The Moral of this simulation
Just because your data contains lots of zeros, does not mean its zero inflated. You should fit models with explanatory variables with and without zero inflation, and check which model fits best, using model selection methods (e.g. AIC)
Three complications to zero inflated models
Ecological data is commonly overdisprsed (the variance is larger than the mean). We often address this by using a negative binomial distribution to model data instead of a Poisson distribution. If you believe you have both zero inflation and overdispersion, there is an option in pscl to use a zero inflated negative binomial distribution, This might be a better choice than the zero inflated Poisson, although you can also use AIC to see which fits best. To use the negative binomial distribution add dist="negbin" inside the zeroinfl()function.
2. Hurdle models vs zero inflated models
There are actually two generic ways to model zero inflation, and they differ in terms of whether they attribute some of the zeros to the Poisson (negative binomial) distribution, or whether all the zeros are attributed to a presence/absence process. The zeroinfl() function is the former type, but you can also try the latter type using the hurdle() function instead of the zeroinfl(). They tend to give pretty similar results, and you can test which one is better with AIC. The hurdle models are a little easier to interpret.

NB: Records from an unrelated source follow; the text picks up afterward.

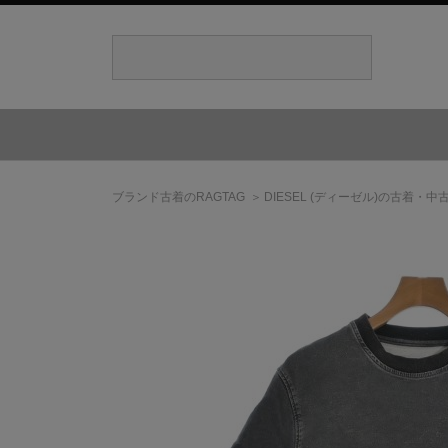
ブランド古着のRAGTAG
DIESEL
(ディーゼル)
の古着・中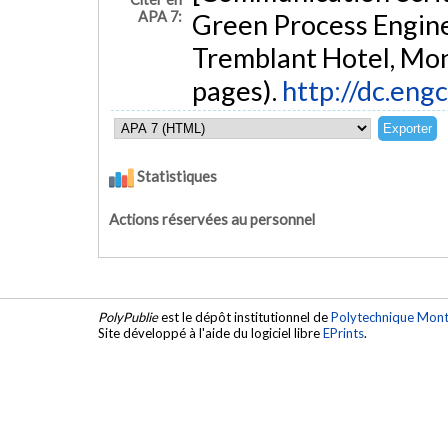
APA 7:
Green Process Engine
Tremblant Hotel, Mon
pages).
http://dc.eng
Statistiques
Actions réservées au personnel
PolyPublie
est le dépôt institutionnel de
Polytechnique Mont
Site développé à l'aide du logiciel libre
EPrints
.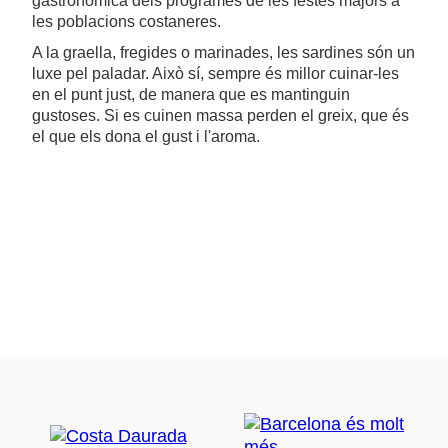
gastronòmica dels programes de les festes majors a
les poblacions costaneres.
A la graella, fregides o marinades, les sardines són un
luxe pel paladar. Això sí, sempre és millor cuinar-les
en el punt just, de manera que es mantinguin
gustoses. Si es cuinen massa perden el greix, que és
el que els dona el gust i l'aroma.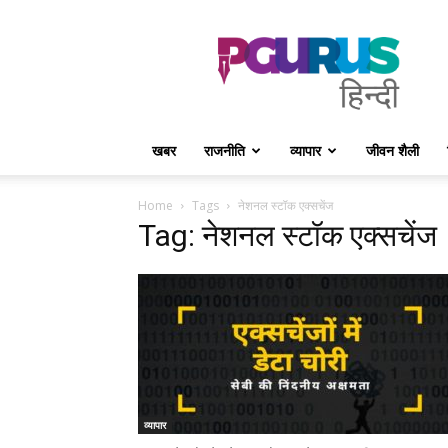
PGurus
Hindi
खबर
राजनीति
व्यापार
जीवन शैली
Home
Tags
नेशनल स्टॉक एक्सचेंज
Tag: नेशनल स्टॉक एक्सचेंज
व्यापार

3. Same or different explanatory variables for presence/absence and counts.
As mentioned above, there are different reasons for zero inflation. Explanatory variables might only affect counts, or they may affect both counts and presence/absence, or different explanatory variables can affect counts than affect presence/absence. We can fit zero inflated models with all these scenarios by modifying the formula inside the hurdle()or zeroinfl() function. The general formula is
Counts ~ count covariates | presence covariates
e.g. Croc ~ log(temp) | pres
Putting it all together (1+2+3)
hurdle.nb=hurdle(Croc ~ log(temp) | pres , dist="negbin",data=Crocs)
Real data examples
Example 1: Odontophora in tasmania
#seems like the glm fits best
#refit with mvabund for better residual plot
Example 2 – Published papers
chem.glm <- glm(art ~ ., data = bioChemists, family = poisson)
chem.zip <- zeroinfl(art ~ . | ., data = bioChemists)

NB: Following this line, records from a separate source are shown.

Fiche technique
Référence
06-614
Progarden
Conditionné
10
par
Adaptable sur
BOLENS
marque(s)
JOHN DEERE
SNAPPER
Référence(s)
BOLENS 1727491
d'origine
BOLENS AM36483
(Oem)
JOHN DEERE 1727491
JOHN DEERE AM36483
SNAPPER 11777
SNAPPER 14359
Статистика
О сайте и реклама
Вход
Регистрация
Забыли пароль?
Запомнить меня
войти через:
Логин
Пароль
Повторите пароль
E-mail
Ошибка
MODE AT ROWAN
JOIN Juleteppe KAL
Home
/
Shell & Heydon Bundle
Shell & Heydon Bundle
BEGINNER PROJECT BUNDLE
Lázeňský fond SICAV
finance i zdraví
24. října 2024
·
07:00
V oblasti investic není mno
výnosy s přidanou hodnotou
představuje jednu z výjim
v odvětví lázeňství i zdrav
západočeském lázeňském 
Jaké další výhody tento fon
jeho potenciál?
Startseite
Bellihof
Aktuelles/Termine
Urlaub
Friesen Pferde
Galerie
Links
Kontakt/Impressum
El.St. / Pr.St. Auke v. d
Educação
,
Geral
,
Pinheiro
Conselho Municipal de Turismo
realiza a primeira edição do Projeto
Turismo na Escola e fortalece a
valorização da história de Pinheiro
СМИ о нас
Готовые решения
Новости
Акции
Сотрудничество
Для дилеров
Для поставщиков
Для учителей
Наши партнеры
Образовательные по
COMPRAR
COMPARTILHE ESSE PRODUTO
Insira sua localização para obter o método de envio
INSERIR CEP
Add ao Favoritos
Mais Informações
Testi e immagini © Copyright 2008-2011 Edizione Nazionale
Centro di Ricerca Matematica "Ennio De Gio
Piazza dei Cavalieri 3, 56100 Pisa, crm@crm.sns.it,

chem.hurd <- hurdle(art ~ . | ., data = bioChemists)
vuong(chem.glm, chem.zip) #can only compare two models
#zero inflated and hurdle models are better for these data
Zero inflated Mixed models
Look at glmmADMB and MCMCglmm for possible implementations, but these are not straight forward to implement.

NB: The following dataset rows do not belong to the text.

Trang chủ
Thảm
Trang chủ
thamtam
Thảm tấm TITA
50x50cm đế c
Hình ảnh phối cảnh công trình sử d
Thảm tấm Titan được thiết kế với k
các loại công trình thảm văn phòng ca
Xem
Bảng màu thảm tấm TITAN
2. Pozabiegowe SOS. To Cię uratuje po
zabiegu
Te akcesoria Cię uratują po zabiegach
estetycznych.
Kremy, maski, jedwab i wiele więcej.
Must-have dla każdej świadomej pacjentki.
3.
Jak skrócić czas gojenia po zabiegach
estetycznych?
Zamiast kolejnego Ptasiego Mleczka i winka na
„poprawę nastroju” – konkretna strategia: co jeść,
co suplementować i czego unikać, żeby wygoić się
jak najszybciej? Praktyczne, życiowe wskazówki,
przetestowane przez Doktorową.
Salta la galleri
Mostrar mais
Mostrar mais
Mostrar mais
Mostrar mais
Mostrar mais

Multivariate zero inflated models
MCMCglmm can do multivariate also.
Zuur, Alain, et al. Mixed effects models and extensions in ecology with R. Springer Science & Business Media, 2009.
Warton, David I. "Many zeros does not mean zero inflation: comparing the goodness‐of‐fit of parametric models to multivariate abundance data."Environmetrics 16.3 (2005): 275-289.
Martin, Tara G., et al. "Zero tolerance ecology: improving ecological inference by modelling the source of zero observations." Ecology Letters 8.11 (2005): 1235-1246.